Production Operations

Monitoring and Alerting

  logger.info(f"Submitted job {job_name} to Dagster (correlation_id={correlation_id})")
logger.error(f"Failed to launch run: {launch_result}")
  

Including correlation_id in logs enables complete tracing from user action through pipeline execution.

Distributed Tracing

correlation_id propagates through:

  1. Knowledge Service → NATS message
  2. NATS → Dagster run_config
  3. Dagster → PostgreSQL (correlation_id column)
  4. PostgreSQL → Analytics queries (“How was this user’s operation processed end-to-end?”)

Key Learnings

1. Event-Driven Architecture Design

Message schema design becomes increasingly important. Early inclusion of tracing information like correlation_id significantly reduces operational burden.

2. Scalability and Maintainability

Evolution from explicit conditional routing to table-driven design demonstrates a practical pattern for adding features while controlling code complexity.

3. Database Unification

Instead of fragmenting events across multiple tables, unifying them in a single table with event_type discriminator enables simpler aggregation and analysis.

4. GraphQL API Benefits

Compared to REST, GraphQL APIs enable selective field retrieval, reducing payload size and improving response time.
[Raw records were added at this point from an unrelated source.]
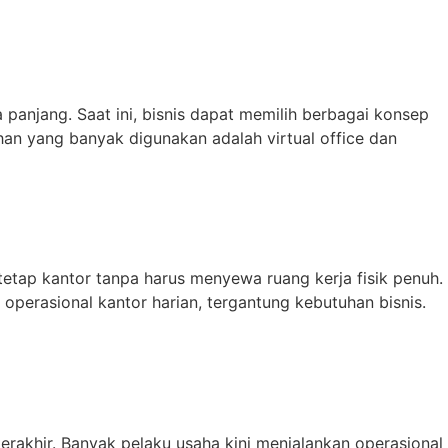
panjang. Saat ini, bisnis dapat memilih berbagai konsep
han yang banyak digunakan adalah virtual office dan
etap kantor tanpa harus menyewa ruang kerja fisik penuh.
n operasional kantor harian, tergantung kebutuhan bisnis.
erakhir. Banyak pelaku usaha kini menjalankan operasional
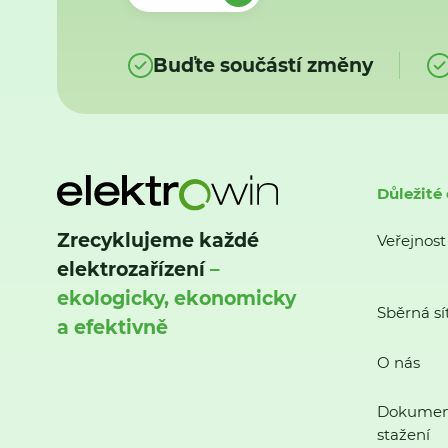
Buďte součástí změny
Důležité
Zrecyklujeme každé
Veřejnost
elektrozařízení
–
ekologicky, ekonomicky
Sběrná sí
a efektivně
O nás
Dokumen
stažení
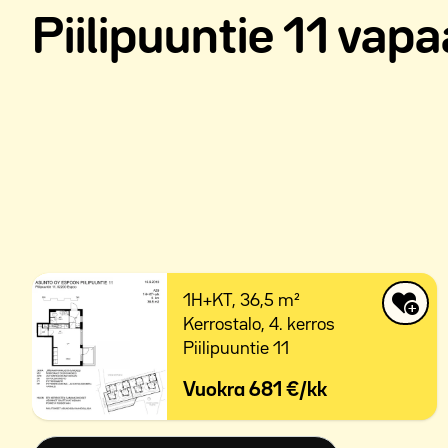
Piilipuuntie 11 vap
1H+KT,
36,5 m²
Kerrostalo,
4. kerros
Piilipuuntie 11
Vuokra
681 €/kk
Mutation return values enable immediate result validation and simplified error handling.

Conclusion

The Dagster + NATS integration achieved:

  1. Asynchronous Processing: User-facing responses decouple from post-processing, significantly reducing response latency
  2. Scalability: Table-driven design accommodates job growth
  3. Observability: correlation_id and logging provide complete flow traceability
  4. Reproducibility: Dagster lineage records RAG processing as reproducible assets

Future enhancements include automated prompt-response curation using Dagster Asset Materialization and synthetic fine-tuning dataset generation.